**RECORD EXTRACTS:**
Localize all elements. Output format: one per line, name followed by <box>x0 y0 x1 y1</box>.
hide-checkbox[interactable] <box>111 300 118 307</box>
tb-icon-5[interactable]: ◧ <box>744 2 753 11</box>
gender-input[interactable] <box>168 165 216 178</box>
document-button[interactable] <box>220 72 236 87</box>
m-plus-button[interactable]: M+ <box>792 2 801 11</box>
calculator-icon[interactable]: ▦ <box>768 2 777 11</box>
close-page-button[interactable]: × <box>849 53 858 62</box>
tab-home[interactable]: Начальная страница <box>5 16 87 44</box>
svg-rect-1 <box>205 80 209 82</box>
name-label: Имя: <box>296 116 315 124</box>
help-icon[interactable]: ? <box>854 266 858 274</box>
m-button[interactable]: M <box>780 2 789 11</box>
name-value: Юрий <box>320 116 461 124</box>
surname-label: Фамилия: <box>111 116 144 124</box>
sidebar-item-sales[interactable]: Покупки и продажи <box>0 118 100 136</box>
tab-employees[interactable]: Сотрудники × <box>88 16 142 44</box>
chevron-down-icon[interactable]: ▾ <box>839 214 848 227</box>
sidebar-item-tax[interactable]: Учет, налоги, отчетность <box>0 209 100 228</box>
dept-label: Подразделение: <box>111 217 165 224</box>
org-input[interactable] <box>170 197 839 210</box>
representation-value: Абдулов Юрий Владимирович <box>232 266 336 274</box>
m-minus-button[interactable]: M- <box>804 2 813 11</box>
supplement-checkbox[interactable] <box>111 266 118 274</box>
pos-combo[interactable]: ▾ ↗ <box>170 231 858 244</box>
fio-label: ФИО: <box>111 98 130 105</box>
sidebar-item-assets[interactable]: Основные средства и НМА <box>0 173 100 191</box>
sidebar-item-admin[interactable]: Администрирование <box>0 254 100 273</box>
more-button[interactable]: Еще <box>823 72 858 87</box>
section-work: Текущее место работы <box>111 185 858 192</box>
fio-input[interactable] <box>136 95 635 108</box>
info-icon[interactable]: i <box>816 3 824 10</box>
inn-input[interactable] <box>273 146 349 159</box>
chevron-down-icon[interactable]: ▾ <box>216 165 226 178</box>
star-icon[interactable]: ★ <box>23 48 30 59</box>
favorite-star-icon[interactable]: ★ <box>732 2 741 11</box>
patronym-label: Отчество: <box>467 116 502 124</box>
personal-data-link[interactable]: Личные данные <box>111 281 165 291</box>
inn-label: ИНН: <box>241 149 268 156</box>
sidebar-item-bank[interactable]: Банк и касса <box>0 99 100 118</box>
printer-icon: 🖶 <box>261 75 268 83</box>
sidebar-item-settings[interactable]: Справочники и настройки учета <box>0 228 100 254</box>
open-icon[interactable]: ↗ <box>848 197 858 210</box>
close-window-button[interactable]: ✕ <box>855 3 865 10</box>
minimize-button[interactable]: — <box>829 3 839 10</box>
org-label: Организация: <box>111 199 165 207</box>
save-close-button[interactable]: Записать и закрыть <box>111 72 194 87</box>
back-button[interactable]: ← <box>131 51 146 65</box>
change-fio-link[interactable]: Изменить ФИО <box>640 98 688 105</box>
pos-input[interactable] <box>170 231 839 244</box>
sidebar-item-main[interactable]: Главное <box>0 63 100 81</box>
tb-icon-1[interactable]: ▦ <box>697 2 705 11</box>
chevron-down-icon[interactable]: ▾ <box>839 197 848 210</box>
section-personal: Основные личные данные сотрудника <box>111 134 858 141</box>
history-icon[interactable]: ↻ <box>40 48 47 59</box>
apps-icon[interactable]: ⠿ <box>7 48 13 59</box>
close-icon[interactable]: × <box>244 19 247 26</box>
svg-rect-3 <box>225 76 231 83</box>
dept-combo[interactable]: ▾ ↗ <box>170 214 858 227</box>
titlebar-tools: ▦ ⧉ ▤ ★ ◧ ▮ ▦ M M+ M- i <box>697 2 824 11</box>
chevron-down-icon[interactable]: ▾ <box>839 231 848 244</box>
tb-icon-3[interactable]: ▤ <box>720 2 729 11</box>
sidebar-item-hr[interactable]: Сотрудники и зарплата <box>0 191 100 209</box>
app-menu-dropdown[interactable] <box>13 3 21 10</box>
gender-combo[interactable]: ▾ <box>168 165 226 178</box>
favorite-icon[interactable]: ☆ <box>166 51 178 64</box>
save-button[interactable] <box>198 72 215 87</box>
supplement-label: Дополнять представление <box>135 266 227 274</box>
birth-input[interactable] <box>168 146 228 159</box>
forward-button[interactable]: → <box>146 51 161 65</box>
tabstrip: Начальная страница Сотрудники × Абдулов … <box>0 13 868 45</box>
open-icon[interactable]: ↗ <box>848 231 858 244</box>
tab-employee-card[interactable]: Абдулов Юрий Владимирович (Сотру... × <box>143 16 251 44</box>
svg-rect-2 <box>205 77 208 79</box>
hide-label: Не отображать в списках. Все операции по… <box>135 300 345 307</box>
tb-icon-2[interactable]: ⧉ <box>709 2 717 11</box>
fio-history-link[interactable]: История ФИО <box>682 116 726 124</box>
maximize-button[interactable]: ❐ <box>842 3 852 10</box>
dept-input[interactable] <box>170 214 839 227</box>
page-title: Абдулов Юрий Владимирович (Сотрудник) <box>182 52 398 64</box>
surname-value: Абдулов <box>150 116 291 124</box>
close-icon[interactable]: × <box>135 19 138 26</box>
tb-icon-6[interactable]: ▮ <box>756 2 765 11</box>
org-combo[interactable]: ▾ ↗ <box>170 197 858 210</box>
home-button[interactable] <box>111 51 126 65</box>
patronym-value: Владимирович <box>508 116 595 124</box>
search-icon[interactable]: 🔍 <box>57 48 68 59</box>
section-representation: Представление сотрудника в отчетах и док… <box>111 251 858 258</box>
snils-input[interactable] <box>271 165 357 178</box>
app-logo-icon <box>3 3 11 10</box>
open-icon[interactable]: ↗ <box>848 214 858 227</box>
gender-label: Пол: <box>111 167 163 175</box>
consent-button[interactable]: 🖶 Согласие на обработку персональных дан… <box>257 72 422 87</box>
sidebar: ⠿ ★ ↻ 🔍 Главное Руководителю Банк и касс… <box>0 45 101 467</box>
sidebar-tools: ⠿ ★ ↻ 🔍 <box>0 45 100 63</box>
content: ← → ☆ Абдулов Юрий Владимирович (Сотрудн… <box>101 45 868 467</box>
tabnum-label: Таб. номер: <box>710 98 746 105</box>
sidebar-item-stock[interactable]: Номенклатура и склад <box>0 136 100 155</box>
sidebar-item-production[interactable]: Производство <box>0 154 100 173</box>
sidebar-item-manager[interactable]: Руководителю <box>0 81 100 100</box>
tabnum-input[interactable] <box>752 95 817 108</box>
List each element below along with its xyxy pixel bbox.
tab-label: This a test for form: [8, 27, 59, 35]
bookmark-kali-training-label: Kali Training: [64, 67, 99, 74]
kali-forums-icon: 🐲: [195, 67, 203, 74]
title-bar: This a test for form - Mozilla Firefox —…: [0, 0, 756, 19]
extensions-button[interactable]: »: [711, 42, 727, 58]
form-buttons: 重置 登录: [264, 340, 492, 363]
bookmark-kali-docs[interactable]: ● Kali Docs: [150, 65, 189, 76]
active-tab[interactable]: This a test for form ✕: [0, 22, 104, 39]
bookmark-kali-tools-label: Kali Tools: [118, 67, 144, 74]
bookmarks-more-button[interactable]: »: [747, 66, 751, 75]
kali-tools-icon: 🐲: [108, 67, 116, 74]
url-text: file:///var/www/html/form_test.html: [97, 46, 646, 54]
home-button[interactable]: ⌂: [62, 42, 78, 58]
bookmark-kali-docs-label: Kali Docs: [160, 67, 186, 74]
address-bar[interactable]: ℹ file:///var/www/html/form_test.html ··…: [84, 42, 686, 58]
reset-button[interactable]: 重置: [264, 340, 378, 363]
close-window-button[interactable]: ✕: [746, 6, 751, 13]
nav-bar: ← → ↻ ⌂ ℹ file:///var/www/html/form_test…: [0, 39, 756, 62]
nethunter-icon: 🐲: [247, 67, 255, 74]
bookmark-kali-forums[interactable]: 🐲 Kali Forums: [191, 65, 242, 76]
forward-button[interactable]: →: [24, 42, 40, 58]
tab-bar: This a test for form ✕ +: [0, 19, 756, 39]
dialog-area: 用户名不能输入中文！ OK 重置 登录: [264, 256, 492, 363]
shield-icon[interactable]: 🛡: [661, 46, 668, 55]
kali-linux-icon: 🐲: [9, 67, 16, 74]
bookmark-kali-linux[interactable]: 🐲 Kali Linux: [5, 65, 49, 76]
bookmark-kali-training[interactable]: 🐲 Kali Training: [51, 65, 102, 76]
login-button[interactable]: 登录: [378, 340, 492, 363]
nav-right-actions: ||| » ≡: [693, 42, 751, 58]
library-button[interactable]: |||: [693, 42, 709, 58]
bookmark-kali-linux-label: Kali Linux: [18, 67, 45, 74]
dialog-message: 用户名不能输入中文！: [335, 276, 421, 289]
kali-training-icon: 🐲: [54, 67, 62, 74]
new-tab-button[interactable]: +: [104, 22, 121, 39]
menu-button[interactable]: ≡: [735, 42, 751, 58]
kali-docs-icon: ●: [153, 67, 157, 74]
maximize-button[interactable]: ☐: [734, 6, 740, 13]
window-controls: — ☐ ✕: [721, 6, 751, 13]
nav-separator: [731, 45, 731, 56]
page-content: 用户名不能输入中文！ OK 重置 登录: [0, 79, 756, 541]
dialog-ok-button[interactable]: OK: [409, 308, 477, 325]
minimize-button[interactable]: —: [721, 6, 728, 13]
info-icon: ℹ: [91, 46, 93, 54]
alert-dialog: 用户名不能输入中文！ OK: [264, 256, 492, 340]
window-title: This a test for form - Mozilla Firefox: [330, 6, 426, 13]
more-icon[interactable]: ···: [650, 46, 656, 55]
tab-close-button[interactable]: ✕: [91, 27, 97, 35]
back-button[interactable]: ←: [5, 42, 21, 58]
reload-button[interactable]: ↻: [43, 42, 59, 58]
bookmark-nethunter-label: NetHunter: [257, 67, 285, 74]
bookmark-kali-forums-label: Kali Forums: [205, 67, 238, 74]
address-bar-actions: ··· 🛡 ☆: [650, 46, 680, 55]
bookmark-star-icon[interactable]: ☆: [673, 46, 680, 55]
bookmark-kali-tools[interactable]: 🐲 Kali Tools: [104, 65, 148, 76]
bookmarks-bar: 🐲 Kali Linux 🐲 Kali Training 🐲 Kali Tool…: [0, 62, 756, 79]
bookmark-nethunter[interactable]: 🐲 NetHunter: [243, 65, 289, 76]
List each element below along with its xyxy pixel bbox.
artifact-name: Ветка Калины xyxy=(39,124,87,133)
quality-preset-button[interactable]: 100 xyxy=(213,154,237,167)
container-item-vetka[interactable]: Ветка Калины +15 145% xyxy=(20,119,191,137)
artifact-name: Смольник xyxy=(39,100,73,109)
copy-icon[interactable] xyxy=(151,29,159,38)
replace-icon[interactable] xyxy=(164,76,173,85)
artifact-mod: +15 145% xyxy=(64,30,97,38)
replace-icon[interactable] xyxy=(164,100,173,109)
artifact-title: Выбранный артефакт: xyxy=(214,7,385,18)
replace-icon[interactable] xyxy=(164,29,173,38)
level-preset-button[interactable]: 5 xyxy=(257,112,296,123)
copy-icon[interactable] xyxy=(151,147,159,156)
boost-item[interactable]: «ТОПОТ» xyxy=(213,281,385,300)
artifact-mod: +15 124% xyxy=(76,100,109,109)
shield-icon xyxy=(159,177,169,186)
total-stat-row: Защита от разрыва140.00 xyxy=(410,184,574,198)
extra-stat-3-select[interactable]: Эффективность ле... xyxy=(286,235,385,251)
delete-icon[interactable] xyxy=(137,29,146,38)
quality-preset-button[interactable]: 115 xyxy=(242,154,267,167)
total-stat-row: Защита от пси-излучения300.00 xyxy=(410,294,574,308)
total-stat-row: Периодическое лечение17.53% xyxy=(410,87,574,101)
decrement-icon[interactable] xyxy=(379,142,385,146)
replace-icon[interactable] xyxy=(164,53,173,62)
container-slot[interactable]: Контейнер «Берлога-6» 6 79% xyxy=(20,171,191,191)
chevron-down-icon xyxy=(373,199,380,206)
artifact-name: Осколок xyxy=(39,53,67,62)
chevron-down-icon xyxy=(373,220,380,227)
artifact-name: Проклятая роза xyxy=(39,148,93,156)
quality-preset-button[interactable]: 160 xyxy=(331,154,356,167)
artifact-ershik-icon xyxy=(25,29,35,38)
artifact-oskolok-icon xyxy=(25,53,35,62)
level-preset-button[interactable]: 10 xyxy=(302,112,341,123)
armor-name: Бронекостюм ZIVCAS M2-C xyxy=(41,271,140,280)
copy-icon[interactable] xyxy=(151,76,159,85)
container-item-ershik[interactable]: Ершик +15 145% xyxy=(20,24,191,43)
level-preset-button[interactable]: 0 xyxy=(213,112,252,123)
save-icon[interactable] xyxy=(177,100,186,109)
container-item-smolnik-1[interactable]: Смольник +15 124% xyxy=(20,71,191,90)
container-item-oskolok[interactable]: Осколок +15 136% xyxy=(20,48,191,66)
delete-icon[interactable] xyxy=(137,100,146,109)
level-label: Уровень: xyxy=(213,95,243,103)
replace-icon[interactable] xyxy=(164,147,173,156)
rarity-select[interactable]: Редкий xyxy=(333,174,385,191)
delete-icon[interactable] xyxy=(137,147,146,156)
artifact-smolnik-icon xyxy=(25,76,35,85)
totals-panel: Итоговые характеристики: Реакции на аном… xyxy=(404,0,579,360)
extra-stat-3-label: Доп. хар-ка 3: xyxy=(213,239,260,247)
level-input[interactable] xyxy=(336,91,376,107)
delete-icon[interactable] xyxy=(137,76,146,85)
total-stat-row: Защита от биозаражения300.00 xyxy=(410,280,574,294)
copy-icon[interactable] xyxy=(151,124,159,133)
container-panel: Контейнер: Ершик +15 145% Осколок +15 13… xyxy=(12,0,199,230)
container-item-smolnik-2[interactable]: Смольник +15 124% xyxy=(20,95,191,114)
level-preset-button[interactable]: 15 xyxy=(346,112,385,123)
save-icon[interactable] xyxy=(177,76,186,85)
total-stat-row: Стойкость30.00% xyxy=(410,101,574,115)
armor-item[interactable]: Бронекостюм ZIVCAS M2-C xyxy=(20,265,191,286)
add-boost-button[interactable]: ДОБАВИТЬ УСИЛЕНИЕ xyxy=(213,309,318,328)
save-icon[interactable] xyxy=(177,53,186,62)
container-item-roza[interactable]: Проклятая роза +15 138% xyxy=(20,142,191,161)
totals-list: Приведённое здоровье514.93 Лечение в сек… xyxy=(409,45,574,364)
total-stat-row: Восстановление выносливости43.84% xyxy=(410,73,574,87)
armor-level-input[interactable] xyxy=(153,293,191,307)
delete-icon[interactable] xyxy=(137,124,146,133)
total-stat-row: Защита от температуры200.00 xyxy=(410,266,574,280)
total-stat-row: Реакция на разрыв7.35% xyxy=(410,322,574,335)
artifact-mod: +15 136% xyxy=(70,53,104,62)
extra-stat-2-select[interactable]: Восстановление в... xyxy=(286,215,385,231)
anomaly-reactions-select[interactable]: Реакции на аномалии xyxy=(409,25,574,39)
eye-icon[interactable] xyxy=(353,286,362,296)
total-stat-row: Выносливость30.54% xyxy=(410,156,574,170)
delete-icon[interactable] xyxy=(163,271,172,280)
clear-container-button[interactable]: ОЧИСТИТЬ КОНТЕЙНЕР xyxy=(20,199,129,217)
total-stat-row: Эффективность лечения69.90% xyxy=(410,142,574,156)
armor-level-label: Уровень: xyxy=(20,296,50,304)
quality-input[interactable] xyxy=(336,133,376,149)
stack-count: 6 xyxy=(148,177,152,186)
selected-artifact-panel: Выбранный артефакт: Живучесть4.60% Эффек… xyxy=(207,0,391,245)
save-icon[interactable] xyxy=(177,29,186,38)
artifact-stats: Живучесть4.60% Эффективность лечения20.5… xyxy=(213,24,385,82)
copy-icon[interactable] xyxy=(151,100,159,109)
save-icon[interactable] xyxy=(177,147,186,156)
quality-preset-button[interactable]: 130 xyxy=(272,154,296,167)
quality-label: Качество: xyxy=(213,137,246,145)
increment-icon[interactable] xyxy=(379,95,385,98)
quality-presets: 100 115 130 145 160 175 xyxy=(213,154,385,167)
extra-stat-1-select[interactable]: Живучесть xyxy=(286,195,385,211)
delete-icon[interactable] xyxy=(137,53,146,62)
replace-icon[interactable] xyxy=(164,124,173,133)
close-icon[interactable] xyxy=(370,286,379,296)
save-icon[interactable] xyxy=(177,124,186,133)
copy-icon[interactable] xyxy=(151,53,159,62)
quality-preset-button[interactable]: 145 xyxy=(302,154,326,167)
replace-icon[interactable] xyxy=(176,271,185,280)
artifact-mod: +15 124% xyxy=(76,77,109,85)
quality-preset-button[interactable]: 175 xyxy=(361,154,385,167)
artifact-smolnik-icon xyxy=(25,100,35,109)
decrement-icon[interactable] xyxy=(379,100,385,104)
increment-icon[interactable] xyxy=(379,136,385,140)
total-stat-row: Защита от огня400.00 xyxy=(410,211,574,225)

**WORK TO COMPLETE:**
Look through the entries and find each line that has the string "Банк". Copy those lines.

**ANSWER FOR THE TASK:**
sidebar-item-bank[interactable]: Банк и касса <box>0 99 100 118</box>
sidebar: ⠿ ★ ↻ 🔍 Главное Руководителю Банк и касс… <box>0 45 101 467</box>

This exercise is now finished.